Ditengah lari, mendungnya tebal sekali. Ini moto sambil lari, makanya miring. Setelah moto ditegur panitia, katanya ga usah moto, nanti lambat larinya. Lah lari memang sudah lambat dari sananya :D
Ditengah lari, mendungnya tebal sekali. Ini moto sambil lari, makanya miring. Setelah moto ditegur panitia, katanya ga usah moto, nanti lambat larinya. Lah lari memang sudah lambat dari sananya 😀

Lomba kali ini sangat istimewa untuk saya karena saya menjadi peserta terakhir yang sampai finish. Saya memang tidak bisa cepat kalau lari, meskipun untuk 10 km saya pasti lari terus tanpa berhenti (kalau pas tidak hujan). Mungkin kalau dilatih bisa untuk sedikit cepat, tapi saya saja yang memang agak bebal selalu beralasan kalau suami berencana melatih lari dengan metode interval. Kalau dua lomba sebelumnya saya boleh jumawa karena tidak menjadi peserta terakhir yang sampai finish, karena dua lomba sebelumnya pesertanya jauh lebih banyak dan lebih beragam dibanding yang kali ini. Nah tadi pagi pesertanya orang Belanda semua, mereka kan tingginya menjulang (alasan :p), jadi pasrah sejak awal kalau akan lambat sampai finish. Buat saya, 2km awal dan 2km akhir itu adalah jarak kritis. Jadi harus pintar-pintar mengatur strategi nafas dan ritme kaki.

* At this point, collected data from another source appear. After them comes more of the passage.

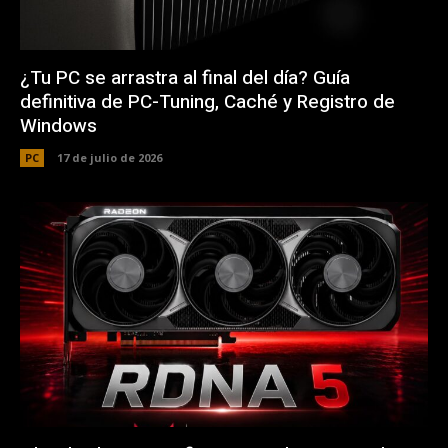
¿Tu PC se arrastra al final del día? Guía
definitiva de PC-Tuning, Caché y Registro de
Windows
PC
17 de julio de 2026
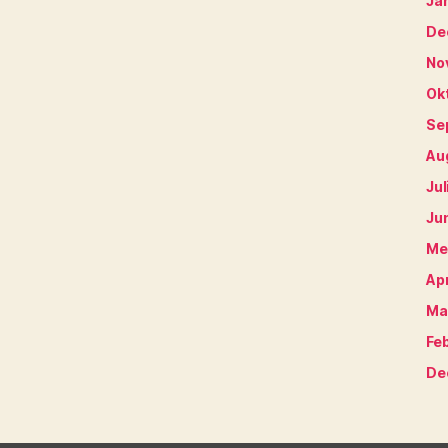
Ja
De
No
Ok
Se
Au
Jul
Ju
Me
Apr
Ma
Fe
De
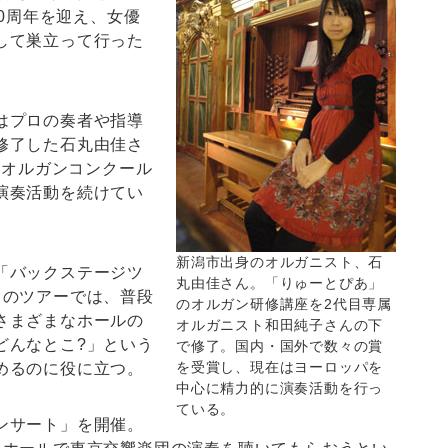
10周年を迎え、女優
して巣立って行った
はプロの奏者や指導
修了した石丸由佳さ
際オルガンコンクール
演奏活動を続けてい
新潟市出身のオルガニスト、石
「バックステージツ
丸由佳さん。「りゅーとぴあ」
このツアーでは、普段
のオルガン研修講座を2代目専属
さまざまなホールの
オルガニスト和田純子さんの下
どんなとこ?」という
で修了。国内・国外で数々の賞
を受賞し、現在はヨーロッパを
めるのに役に立つ。
中心に精力的に演奏活動を行っ
ている。
ンサート」を開催。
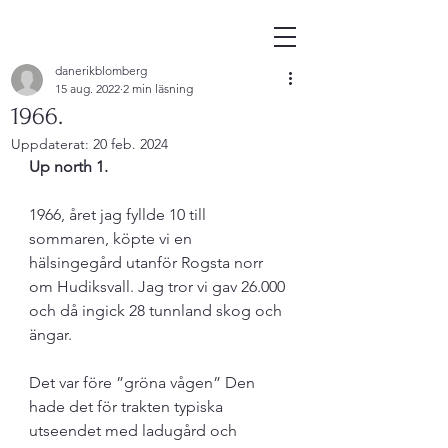
danerikblomberg
15 aug. 2022
2 min läsning
1966.
Uppdaterat:
20 feb. 2024
Up north 1.
1966, året jag fyllde 10 till 
sommaren, köpte vi en 
hälsingegård utanför Rogsta norr 
om Hudiksvall. Jag tror vi gav 26.000 
och då ingick 28 tunnland skog och 
ängar.
Det var före ”gröna vågen” Den 
hade det för trakten typiska 
utseendet med ladugård och 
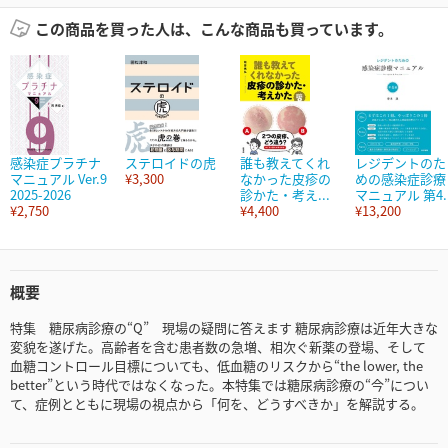
この商品を買った人は、こんな商品も買っています。
感染症プラチナ
ステロイドの虎
誰も教えてくれ
レジデントのた
マニュアル Ver.9
¥3,300
なかった皮疹の
めの感染症診療
2025-2026
診かた・考え...
マニュアル 第4..
¥2,750
¥4,400
¥13,200
概要
特集 糖尿病診療の“Q” 現場の疑問に答えます 糖尿病診療は近年大きな
変貌を遂げた。高齢者を含む患者数の急増、相次ぐ新薬の登場、そして
血糖コントロール目標についても、低血糖のリスクから“the lower, the
better”という時代ではなくなった。本特集では糖尿病診療の“今”につい
て、症例とともに現場の視点から「何を、どうすべきか」を解説する。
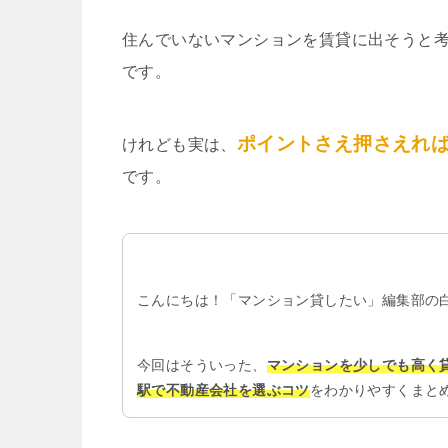
住んでいないマンションを賃貸に出そうと
です。
ポイントさえ押さえれ
けれども実は、
です。
こんにちは！「マンション貸したい」編集部の
今回はそういった、
マンションを少しでも高く
駅で不動産会社を選ぶコツ
をわかりやすくまと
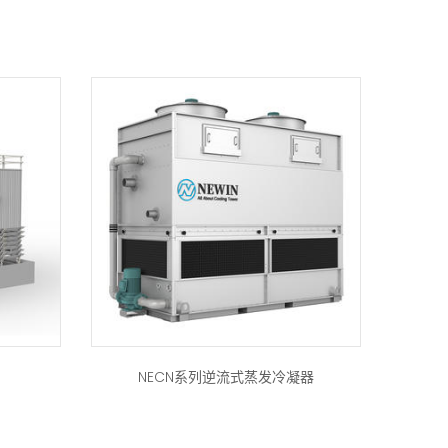
NECN系列逆流式蒸发冷凝器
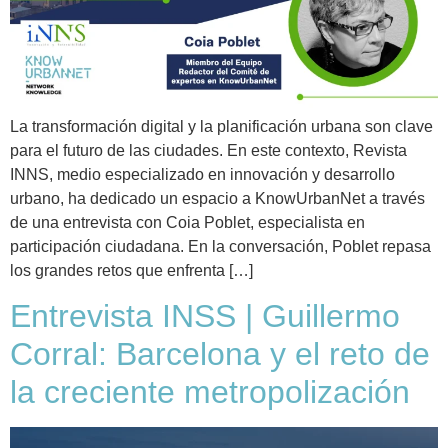
La transformación digital y la planificación urbana son clave
para el futuro de las ciudades. En este contexto, Revista
INNS, medio especializado en innovación y desarrollo
urbano, ha dedicado un espacio a KnowUrbanNet a través
de una entrevista con Coia Poblet, especialista en
participación ciudadana. En la conversación, Poblet repasa
los grandes retos que enfrenta […]
Entrevista INSS | Guillermo
Corral: Barcelona y el reto de
la creciente metropolización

Begitu sampai finish, semua bersorak sambil menyebut nama saya. Sementara saya senyum-senyum simpul haha! Makanya saya menyebut lomba kali ini istimewa, karena punya pengalaman jadi peserta terakhir yang sampai finish. Ah tak mengapa, yang penting sampai juga dengan keadaan sehat karena ada dua peserta ditengah-tengah jarak tidak melanjutkan, karena kakinya kram. Jadi suami catatan waktunya 49 menit, sementara saya 1 jam 25 menit. Catatan waktu saya lebih lama dibanding yang tahun lalu. Sampai finish saya lalu minum dua gelas dan makan jeruk. Saking laparnya saya sampai nambah berkali-kali jeruk yang disediakan panitia. Setiap peserta diberi Flash Disk ketika sampai finish, sebagai kenang-kenangan.

Finisher 10 Km
10 Km Finisher

Saya suka baca buku di bawah ini, bercerita kisah orang orang yang tergerak untuk lari dengan tempo masing-masing sesuai kemampuan. Mengingatkan akan tempo saya sendiri.


Jadi itulah pengalaman lomba lari hari ini. Menyenangkan karena banyak kejadian yang bisa membuat senyum-senyum sendiri kalau diingat.
Cerita Akhir Pekan

Numpang sedikit tentang cerita akhir pekan selain lomba lari. Jadi hari sabtu, saya tiba-tiba kepengen klepon (lagi). Akhirnya saya buat klepon dalam porsi banyak karena untuk dikasih ke Mertua juga. Selain buat klepon, saya juga buat serundeng untuk persediaan. Lumayan bisa jadi teman makan atau ditabur pas makan salad. Saya kasih juga Serundeng ke Mama mertua karena Beliau suka sekali dengan Serundeng dan Klepon

Klepon
Klepon
Serundeng
Serundeng

Lalu makan siang kami, saya masak yang cepat saja. Tumis kangkung dan tempe penyet. Kami berdua suka sekali sambel penyet tempe. Tempenya dipanggang soalnya males goreng-goreng. Saking malesnya saya dengan goreng-goreng, minyal 1L selama 4 bulan masih ada separuh botol.

Penyetan tempe, tumis kangkung plus pete, serundeng, dan quinoa
Penyetan tempe, tumis kangkung plus pete, serundeng, dan quinoa

Pulang dari rumah Mama, kami mampir sepedahan di hutan dan tiduran sebentar di pinggir danau mumpung cuaca cerah dan matahari bersinar meskipun dingin. Anggap saja sedang menabung vitamin D.

Tidur pinggir danau.
Tidur pinggir danau.


Begitulah cerita akhir pekan kami. Minggu depan dari ramalan cuaca mengatakan kalau matahari bersinar sepanjang minggu. Yiayy!

Bagaimana cerita akhir pekan kalian? Semoga juga menyenangkan. Selamat hari Senin, selamat mengawali minggu dengan keceriaan. Semoga sepanjang minggu keberkahan selalu menyertai kita semua.